▶ [WHAT TO DO] The answer must be the full listing, word for word, with no pictures in it.

=== Section Start ===

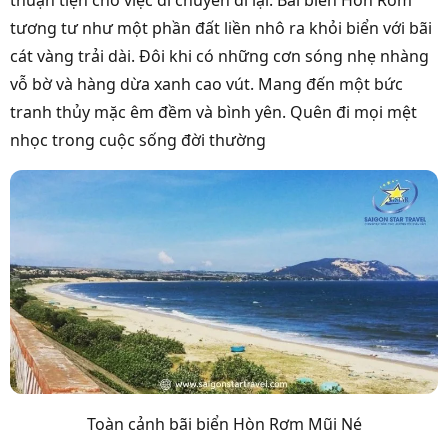
thuận tiện cho việc di chuyển đi lại. Bãi biển Hòn Rơm
tương tư như một phần đất liền nhô ra khỏi biển với bãi
cát vàng trải dài. Đôi khi có những cơn sóng nhẹ nhàng
vỗ bờ và hàng dừa xanh cao vút. Mang đến một bức
tranh thủy mặc êm đềm và bình yên. Quên đi mọi mệt
nhọc trong cuộc sống đời thường
Toàn cảnh bãi biển Hòn Rơm Mũi Né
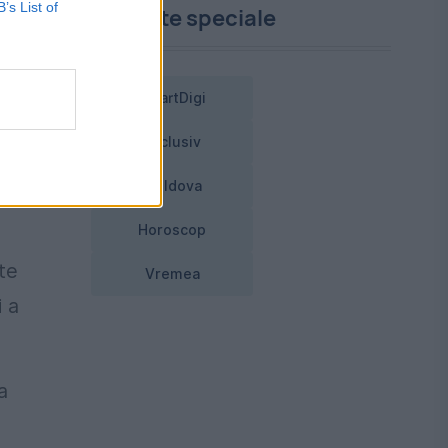
B’s List of
Proiecte speciale
SmartDigi
Exclusiv
Moldova
tiv
Horoscop
te
Vremea
i a
a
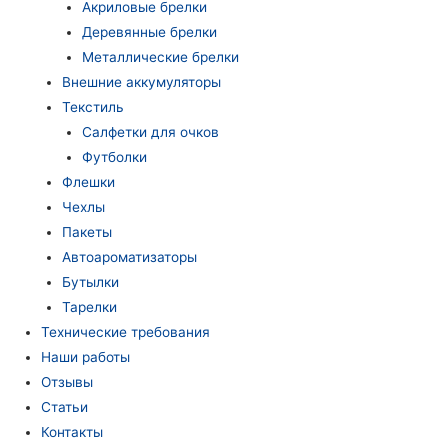
Акриловые брелки
Деревянные брелки
Металлические брелки
Внешние аккумуляторы
Текстиль
Салфетки для очков
Футболки
Флешки
Чехлы
Пакеты
Автоароматизаторы
Бутылки
Тарелки
Технические требования
Наши работы
Отзывы
Статьи
Контакты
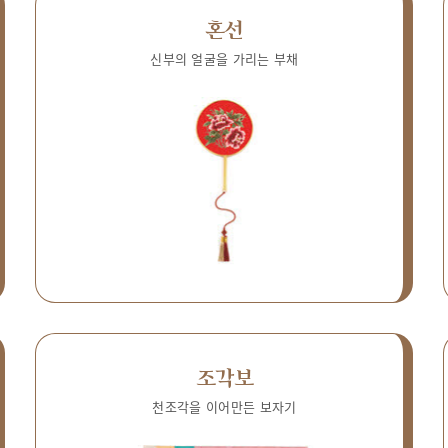
혼선
신부의 얼굴을 가리는 부채
조각보
천조각을 이어만든 보자기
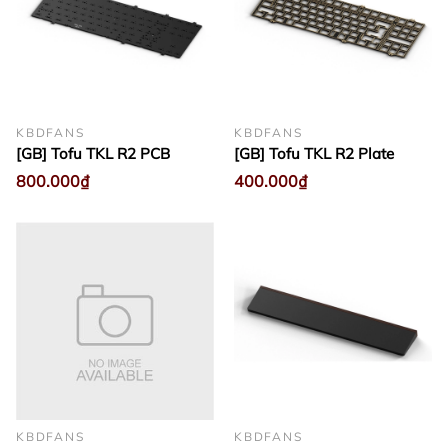
KBDFANS
KBDFANS
[GB] Tofu TKL R2 PCB
[GB] Tofu TKL R2 Plate
800.000₫
400.000₫
KBDFANS
KBDFANS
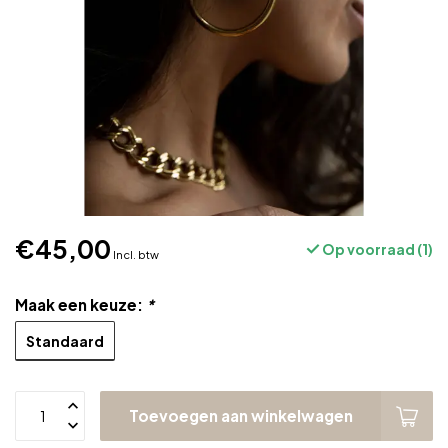
€45,00
Op voorraad (1)
Incl. btw
Maak een keuze:
*
Standaard
Toevoegen aan winkelwagen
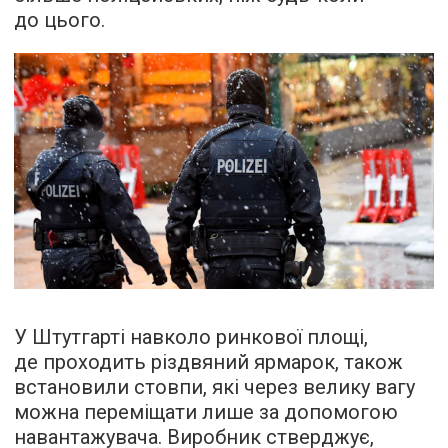
до цього.
У Штутгарті навколо ринкової площі,
де проходить різдвяний ярмарок, також
встановили стовпи, які через велику вагу
можна переміщати лише за допомогою
навантажувача. Виробник стверджує,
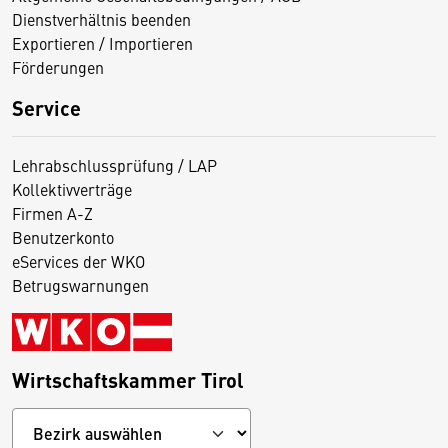
Dienstverhältnis beenden
Exportieren / Importieren
Förderungen
Service
Lehrabschlussprüfung / LAP
Kollektivverträge
Firmen A-Z
Benutzerkonto
eServices der WKO
Betrugswarnungen
Wirtschaftskammer Tirol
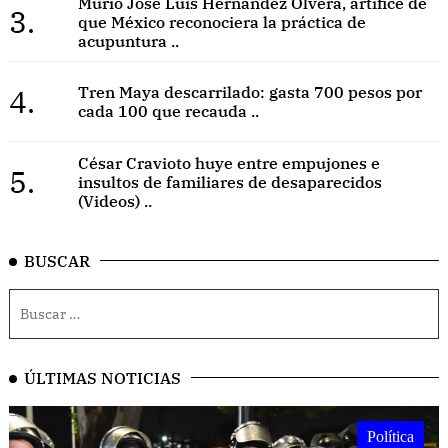
Murió José Luis Hernández Olvera, artífice de
3.
que México reconociera la práctica de
acupuntura ..
4.
Tren Maya descarrilado: gasta 700 pesos por
cada 100 que recauda ..
César Cravioto huye entre empujones e
5.
insultos de familiares de desaparecidos
(Videos) ..
BUSCAR
ÚLTIMAS NOTICIAS
Política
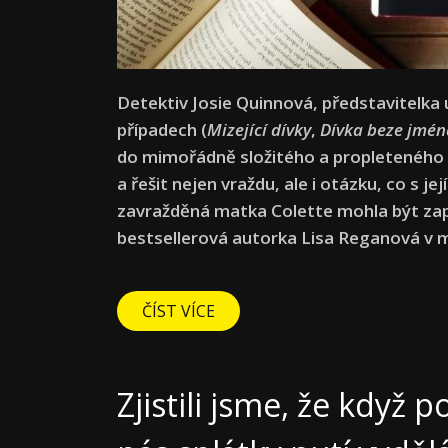
Detektiv Josie Quinnová, představitelka ú
případech (
Mizející dívky
,
Dívka beze jmén
do mimořádně složitého a propleteného 
a řešit nejen vraždu, ale i otázku, co s 
zavražděná matka Colette mohla být zapl
bestsellerová autorka Lisa Reganová v m
ČÍST VÍCE
Zjistili jsme, že když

=== Section End ===

▶ [ANSWER FOR THIS EXERCISE]
thuận tiện cho việc di chuyển đi lại. Bãi biển Hòn Rơm
tương tư như một phần đất liền nhô ra khỏi biển với bãi
cát vàng trải dài. Đôi khi có những cơn sóng nhẹ nhàng
vỗ bờ và hàng dừa xanh cao vút. Mang đến một bức
tranh thủy mặc êm đềm và bình yên. Quên đi mọi mệt
nhọc trong cuộc sống đời thường
Toàn cảnh bãi biển Hòn Rơm Mũi Né
B’s List of
Proiecte speciale
SmartDigi
Exclusiv
Moldova
tiv
Horoscop
te
Vremea
i a
a
Акриловые брелки
Деревянные брелки
Металлические брелки
Внешние аккумуляторы
Текстиль
Салфетки для очков
Футболки
Флешки
Чехлы
Пакеты
Автоароматизаторы
Бутылки
Тарелки
Технические требования
Наши работы
Отзывы
Статьи
Контакты
혼선
신부의 얼굴을 가리는 부채
조각보
천조각을 이어만든 보자기
KBDFANS
KBDFANS
[GB] Tofu TKL R2 PCB
[GB] Tofu TKL R2 Plate
800.000₫
400.000₫
KBDFANS
KBDFANS
€45,00
Op voorraad (1)
Incl. btw
Maak een keuze:
*
Standaard
Toevoegen aan winkelwagen
до цього.
У Штутгарті навколо ринкової площі,
де проходить різдвяний ярмарок, також
встановили стовпи, які через велику вагу
можна переміщати лише за допомогою
навантажувача. Виробник стверджує,
Dienstverhältnis beenden
Exportieren / Importieren
Förderungen
Service
Lehrabschlussprüfung / LAP
Kollektivverträge
Firmen A-Z
Benutzerkonto
eServices der WKO
Betrugswarnungen
Wirtschaftskammer Tirol
Murió José Luis Hernández Olvera, artífice de
3.
que México reconociera la práctica de
acupuntura ..
4.
Tren Maya descarrilado: gasta 700 pesos por
cada 100 que recauda ..
César Cravioto huye entre empujones e
5.
insultos de familiares de desaparecidos
(Videos) ..
BUSCAR
ÚLTIMAS NOTICIAS
Política
Detektiv Josie Quinnová, představitelka ú
případech (
Mizející dívky
,
Dívka beze jmén
do mimořádně složitého a propleteného 
a řešit nejen vraždu, ale i otázku, co s 
zavražděná matka Colette mohla být zapl
bestsellerová autorka Lisa Reganová v m
ČÍST VÍCE
Zjistili jsme, že když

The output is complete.